## Exercise brief
Where the records below reach the line containing "91550 Dinkelsbühl", start transcribing, and end with the line containing "l'accesso a specifici", exactly and with nothing else added.

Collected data
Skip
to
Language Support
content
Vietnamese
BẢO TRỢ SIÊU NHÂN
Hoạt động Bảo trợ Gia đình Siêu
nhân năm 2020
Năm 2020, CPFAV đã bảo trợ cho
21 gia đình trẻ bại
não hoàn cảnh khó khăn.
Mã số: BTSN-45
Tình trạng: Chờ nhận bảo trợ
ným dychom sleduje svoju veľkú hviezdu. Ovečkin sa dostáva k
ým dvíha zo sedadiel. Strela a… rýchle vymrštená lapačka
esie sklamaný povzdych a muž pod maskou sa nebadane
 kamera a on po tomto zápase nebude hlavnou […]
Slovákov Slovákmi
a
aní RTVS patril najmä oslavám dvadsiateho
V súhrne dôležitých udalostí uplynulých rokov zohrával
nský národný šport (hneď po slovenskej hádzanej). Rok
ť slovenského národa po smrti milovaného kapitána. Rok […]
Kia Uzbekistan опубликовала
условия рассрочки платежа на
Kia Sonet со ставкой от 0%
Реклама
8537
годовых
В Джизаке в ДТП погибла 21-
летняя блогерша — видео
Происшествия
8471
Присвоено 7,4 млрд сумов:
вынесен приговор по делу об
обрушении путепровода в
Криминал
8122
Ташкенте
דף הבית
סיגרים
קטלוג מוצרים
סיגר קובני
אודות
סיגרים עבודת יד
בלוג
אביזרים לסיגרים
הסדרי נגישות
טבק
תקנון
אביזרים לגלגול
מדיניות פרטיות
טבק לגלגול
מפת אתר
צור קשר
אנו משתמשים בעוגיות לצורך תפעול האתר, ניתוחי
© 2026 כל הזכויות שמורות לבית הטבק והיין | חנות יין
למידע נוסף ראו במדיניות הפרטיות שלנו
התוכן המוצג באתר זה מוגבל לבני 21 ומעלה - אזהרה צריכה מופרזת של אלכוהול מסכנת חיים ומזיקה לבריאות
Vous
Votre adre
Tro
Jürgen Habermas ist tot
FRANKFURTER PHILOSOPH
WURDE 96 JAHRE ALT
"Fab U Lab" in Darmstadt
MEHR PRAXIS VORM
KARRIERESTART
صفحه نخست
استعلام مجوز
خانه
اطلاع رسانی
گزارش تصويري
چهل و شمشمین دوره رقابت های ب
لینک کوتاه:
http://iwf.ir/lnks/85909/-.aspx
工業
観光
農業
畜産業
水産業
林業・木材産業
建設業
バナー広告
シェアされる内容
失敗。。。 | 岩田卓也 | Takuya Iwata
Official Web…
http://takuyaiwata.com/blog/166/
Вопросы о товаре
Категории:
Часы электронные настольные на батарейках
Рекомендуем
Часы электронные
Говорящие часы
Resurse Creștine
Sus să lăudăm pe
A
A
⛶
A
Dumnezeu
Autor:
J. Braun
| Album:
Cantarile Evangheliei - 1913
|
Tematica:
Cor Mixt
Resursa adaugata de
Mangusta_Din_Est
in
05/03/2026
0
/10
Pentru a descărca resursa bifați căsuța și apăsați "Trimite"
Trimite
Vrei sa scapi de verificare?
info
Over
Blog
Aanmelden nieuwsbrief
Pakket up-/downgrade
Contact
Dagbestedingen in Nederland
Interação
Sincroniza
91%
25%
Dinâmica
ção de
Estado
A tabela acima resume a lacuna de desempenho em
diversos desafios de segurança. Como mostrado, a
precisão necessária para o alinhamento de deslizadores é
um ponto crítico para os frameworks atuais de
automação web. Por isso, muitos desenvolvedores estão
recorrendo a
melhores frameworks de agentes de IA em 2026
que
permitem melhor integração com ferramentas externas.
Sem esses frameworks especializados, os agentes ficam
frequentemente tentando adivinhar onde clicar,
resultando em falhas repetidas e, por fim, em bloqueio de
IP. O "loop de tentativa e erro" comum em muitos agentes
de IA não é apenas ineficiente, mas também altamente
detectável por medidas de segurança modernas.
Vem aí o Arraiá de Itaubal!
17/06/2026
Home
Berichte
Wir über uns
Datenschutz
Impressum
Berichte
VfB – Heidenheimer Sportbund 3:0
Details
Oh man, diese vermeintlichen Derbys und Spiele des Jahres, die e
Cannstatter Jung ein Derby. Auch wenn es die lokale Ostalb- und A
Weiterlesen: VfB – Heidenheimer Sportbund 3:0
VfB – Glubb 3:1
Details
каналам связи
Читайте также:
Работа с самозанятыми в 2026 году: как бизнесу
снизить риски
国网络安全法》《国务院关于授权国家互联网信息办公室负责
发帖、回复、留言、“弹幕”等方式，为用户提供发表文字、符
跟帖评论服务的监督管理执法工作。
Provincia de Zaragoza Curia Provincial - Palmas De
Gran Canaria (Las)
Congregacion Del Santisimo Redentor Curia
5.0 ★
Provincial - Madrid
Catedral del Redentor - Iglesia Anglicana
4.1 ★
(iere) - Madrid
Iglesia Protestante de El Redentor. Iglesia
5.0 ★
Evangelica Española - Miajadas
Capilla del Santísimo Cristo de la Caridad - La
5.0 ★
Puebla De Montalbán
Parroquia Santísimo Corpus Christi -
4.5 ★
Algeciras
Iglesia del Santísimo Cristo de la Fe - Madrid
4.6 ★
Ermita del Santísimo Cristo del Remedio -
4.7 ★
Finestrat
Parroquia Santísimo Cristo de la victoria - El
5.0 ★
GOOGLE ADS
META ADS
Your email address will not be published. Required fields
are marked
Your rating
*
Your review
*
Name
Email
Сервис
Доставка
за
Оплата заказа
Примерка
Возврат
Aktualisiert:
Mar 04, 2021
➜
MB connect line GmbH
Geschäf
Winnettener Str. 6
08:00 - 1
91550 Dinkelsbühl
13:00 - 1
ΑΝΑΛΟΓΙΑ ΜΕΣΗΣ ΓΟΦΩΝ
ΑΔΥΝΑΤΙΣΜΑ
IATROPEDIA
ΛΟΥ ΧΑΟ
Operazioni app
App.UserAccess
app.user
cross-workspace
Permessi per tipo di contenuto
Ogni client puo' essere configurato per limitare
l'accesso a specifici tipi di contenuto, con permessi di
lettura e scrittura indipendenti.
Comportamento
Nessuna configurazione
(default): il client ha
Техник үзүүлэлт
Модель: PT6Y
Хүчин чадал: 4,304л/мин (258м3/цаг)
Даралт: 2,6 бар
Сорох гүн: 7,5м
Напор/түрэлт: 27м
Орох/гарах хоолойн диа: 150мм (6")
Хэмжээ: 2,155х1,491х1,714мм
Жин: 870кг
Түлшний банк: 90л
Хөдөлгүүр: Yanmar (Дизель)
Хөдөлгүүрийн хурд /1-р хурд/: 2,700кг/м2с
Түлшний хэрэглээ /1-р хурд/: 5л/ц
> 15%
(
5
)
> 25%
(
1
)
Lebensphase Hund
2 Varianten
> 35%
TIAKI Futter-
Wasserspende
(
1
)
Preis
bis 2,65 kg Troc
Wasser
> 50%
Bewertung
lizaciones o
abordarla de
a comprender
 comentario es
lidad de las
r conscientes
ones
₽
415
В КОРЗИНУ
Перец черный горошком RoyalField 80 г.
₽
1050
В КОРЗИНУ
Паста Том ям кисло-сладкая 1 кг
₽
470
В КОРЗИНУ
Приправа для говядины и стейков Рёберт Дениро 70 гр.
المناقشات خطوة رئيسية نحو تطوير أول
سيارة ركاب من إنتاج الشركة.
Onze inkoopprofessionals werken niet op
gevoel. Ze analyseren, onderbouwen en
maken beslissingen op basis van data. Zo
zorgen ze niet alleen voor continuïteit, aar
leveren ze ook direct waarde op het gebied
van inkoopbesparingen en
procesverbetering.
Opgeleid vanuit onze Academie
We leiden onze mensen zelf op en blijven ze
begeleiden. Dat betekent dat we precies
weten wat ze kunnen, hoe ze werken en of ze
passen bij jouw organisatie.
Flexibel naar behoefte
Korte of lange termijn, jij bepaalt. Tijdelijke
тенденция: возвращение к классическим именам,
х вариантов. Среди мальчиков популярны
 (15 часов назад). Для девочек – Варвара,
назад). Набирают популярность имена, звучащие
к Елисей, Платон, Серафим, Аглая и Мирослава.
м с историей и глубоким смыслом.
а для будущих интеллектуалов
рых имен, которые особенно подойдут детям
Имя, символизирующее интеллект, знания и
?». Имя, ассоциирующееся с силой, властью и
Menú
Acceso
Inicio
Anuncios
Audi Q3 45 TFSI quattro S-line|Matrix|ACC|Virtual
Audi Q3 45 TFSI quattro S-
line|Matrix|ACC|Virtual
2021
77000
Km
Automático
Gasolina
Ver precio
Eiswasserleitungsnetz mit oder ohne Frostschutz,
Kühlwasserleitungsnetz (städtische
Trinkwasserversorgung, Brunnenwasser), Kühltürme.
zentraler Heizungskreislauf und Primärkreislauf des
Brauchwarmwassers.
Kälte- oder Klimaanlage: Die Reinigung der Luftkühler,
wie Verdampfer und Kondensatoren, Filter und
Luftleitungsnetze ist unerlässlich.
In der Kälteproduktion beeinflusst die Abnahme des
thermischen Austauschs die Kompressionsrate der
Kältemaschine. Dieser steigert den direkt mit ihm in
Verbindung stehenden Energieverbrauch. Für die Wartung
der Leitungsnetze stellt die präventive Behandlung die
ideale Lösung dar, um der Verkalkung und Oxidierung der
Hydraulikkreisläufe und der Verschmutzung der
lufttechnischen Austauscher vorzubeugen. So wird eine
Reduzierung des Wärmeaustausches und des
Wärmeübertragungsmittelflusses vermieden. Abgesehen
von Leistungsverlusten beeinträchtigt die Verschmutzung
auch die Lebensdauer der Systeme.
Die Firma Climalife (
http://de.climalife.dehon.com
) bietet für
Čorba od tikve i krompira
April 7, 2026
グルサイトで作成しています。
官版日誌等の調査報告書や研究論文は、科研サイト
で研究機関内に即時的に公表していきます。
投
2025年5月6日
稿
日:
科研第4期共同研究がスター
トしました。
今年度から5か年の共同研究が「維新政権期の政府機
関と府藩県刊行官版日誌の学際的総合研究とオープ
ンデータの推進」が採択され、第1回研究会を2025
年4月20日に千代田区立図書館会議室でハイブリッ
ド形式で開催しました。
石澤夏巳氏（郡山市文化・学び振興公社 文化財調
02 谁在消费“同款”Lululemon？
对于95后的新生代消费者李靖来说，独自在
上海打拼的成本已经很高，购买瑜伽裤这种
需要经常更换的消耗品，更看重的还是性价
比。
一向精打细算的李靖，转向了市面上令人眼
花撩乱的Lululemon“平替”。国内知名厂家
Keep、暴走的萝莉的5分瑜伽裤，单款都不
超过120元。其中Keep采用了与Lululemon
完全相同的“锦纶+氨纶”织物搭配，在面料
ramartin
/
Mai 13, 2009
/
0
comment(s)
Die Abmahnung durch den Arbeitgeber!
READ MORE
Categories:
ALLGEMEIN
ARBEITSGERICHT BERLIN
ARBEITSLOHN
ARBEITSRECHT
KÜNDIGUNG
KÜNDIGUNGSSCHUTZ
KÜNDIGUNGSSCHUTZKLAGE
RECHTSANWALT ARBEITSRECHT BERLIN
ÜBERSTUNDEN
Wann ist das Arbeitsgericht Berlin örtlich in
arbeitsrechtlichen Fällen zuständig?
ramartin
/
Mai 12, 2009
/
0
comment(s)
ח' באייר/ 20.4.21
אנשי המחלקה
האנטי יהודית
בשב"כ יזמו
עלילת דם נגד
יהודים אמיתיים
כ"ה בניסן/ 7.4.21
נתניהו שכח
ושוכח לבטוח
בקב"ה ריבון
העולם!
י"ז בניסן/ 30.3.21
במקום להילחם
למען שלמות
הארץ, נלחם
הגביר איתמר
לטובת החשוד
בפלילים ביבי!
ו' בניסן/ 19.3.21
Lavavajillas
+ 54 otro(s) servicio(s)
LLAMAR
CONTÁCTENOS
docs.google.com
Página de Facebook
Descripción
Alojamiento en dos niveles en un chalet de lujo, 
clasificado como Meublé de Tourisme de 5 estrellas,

## Written reply
91550 Dinkelsbühl
13:00 - 1
ΑΝΑΛΟΓΙΑ ΜΕΣΗΣ ΓΟΦΩΝ
ΑΔΥΝΑΤΙΣΜΑ
IATROPEDIA
ΛΟΥ ΧΑΟ
Operazioni app
App.UserAccess
app.user
cross-workspace
Permessi per tipo di contenuto
Ogni client puo' essere configurato per limitare
l'accesso a specifici tipi di contenuto, con permessi di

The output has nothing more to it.